Juste en ce moment, deux hommes attablés dans une arrière-salle d'un cabaret du Gros-Caillou mettaient, en achevant leur troisième bouteille de vin à quinze sous, la dernière main à un étrange projet.
C'étaient un perruquier et un invalide.
- Ah ! que vous avez de drôles d'idées, monsieur Lajariette ! disait l'invalide en riant d'un rire obscène et stupide.
- C'est cela, père Rémy, reprit le perruquier ; vous comprenez, n'est-ce pas ? Avant le jour, nous allons au Champ-de-Mars ; nous levons une planche de l'autel de la Patrie ; nous nous glissons dessous ; nous replaçons la planche ; puis, avec une vrille, une grosse vrille, nous faisons des trous dans le plancher... Une foule de jeunes et jolies citoyennes viendront demain sur l'autel de la Patrie pour signer la pétition, et, ma foi, à travers les trous...
Le rire obscène et stupide de l'invalide redoubla. Il était évident que, en imagination, il regardait déjà à travers les trous de l'autel de la Patrie.
Le perruquier, lui, ne riait pas d'un si bon rire : l'honorable et aristocratique corporation à laquelle il appartenait était ruinée par le malheur des temps ; l'émigration avait enlevé aux artistes en coiffure – d'après ce que nous avons vu des coiffures de la reine, la coiffure était un art à cette époque, – l'émigration, disons-nous, avait enlevé aux artistes en coiffure leurs meilleurs pratiques. En outre, Talma venait de jouer le rôle de Titus dans Bérénice, et la façon dont il s'était coiffé avait donné naissance à une nouvelle mode qui consistait à porter les cheveux courts et sans poudre.
En général, les perruquiers étaient donc royalistes. Lisez Prudhomme et vous y verrez que, le jour de l'exécution du roi, un perruquier se coupa la gorge de désespoir.
Or, c'était un bon tour à jouer à toutes ces drôlesses de patriotes, comme les appelaient le peu de grandes dames qui fussent demeurées en France, que d'aller regarder sous leurs jupes, et maître Lajariette comptait sur ses souvenirs érotiques pour défrayer, pendant un mois, ses conversations du matin.
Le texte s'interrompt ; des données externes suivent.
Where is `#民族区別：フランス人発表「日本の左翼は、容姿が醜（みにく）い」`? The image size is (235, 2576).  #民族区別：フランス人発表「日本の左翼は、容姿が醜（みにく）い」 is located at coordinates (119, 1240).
L'idée de cette plaisanterie lui était venue tout en trinquant avec un vieux brave de ses amis, et il l'avait communiquée à celui-ci, qui en avait senti frémir les nerfs de la jambe qu'il avait laissée à Fontenoy, et que l'Etat avait généreusement remplacée par une jambe de bois.
En conséquence, les deux buveurs demandèrent une quatrième bouteille de vin, que l'hôte se hâta de leur apporter.
Ils allaient l'entamer, lorsque l'invalide eut une idée à son tour.
C'était de prendre un petit baril, de vider la bouteille dans ce baril, au lieu de la vider dans leurs verres, d'y adjoindre deux autres bouteilles, et, en restant momentanément sur leur soif, d'emporter ce baril avec eux.
L'invalide appuyait sa proposition sur cet axiome, qu'il est très échauffant de regarder en l'air.
Le perruquier daigna sourire ; et, comme le cabaretier fit observer à ses deux hôtes qu'il était inutile qu'ils restassent dans le cabaret s'ils ne buvaient plus, nos deux reîtres firent prix avec lui d'une vrille et d'un baril, mirent la vrille dans leur poche, et leurs trois bouteilles de vin dans le baril, et, minuit sonnant, à travers l'obscurité, ils se dirigèrent vers le Champ-de-Mars, levèrent la planche, et, leur baril entre eux deux, se couchèrent mollement sur le sable, et s'endormirent.